START DATA SHOWN

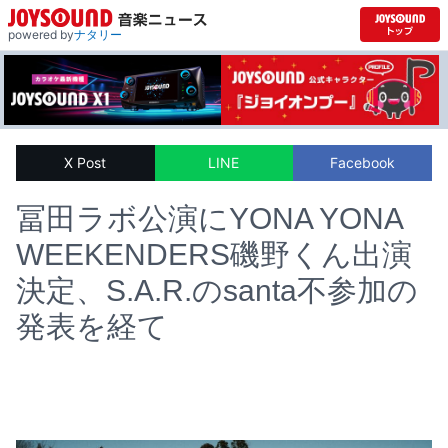
powered by
ナタリー
X Post
LINE
Facebook
冨田ラボ公演にYONA YONA
WEEKENDERS磯野くん出演
決定、S.A.R.のsanta不参加の
発表を経て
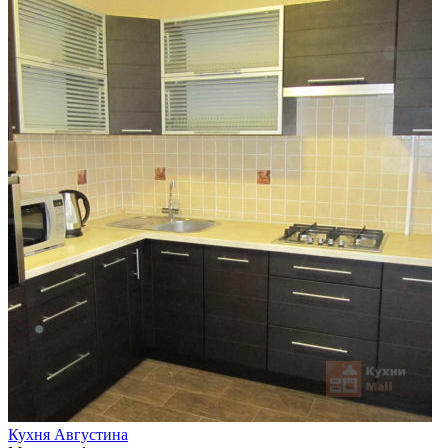
Кухня Августина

END DATA SHOWN

**DESCRIPTION OF THE TASK**:
Could you return all of the entries above exactly, without any images?

**OUTPUT**:
powered by
ナタリー
X Post
LINE
Facebook
冨田ラボ公演にYONA YONA
WEEKENDERS磯野くん出演
決定、S.A.R.のsanta不参加の
発表を経て
Кухня Августина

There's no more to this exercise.